Saved data entries:
Content starts
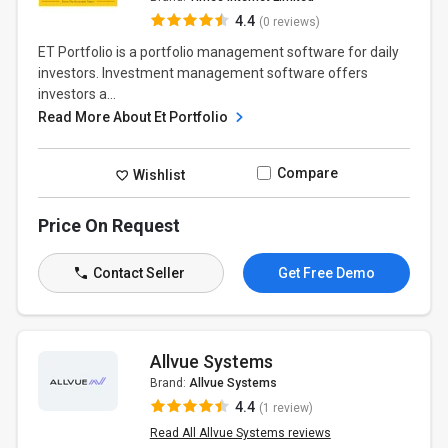
4.4
(0 reviews)
ET Portfolio is a portfolio management software for daily
investors. Investment management software offers
investors a...
Read More About Et Portfolio
Compare
Wishlist
Price On Request
Contact Seller
Get Free Demo
Allvue Systems
Brand:
Allvue Systems
4.4
(1 review)
Read All Allvue Systems reviews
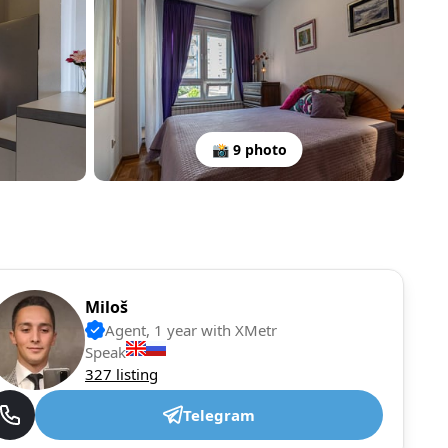
📸 9 photo
Miloš
Agent, 1 year with XMetr
Speak
327 listing
Telegram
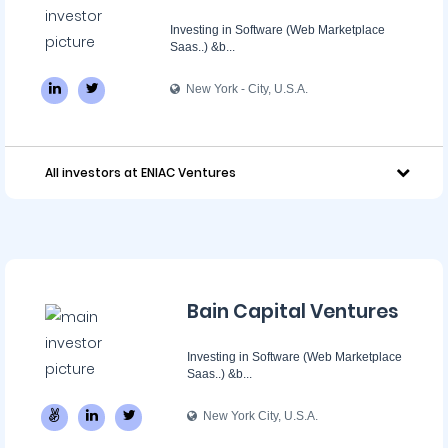
Investing in Software (Web Marketplace
Saas..) &b...
New York - City, U.S.A.
All investors at ENIAC Ventures
Bain Capital Ventures
Investing in Software (Web Marketplace
Saas..) &b...
New York City, U.S.A.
Content ends
Work item:
An exact copy of all the data above is required; omit any pictures.

Solved exercise:
4.4
(0 reviews)
ET Portfolio is a portfolio management software for daily
investors. Investment management software offers
investors a...
Read More About Et Portfolio
Compare
Wishlist
Price On Request
Contact Seller
Get Free Demo
Allvue Systems
Brand:
Allvue Systems
4.4
(1 review)
Read All Allvue Systems reviews
📸 9 photo
Miloš
Agent, 1 year with XMetr
Speak
327 listing
Telegram
Investing in Software (Web Marketplace
Saas..) &b...
New York - City, U.S.A.
All investors at ENIAC Ventures
Bain Capital Ventures
Investing in Software (Web Marketplace
Saas..) &b...
New York City, U.S.A.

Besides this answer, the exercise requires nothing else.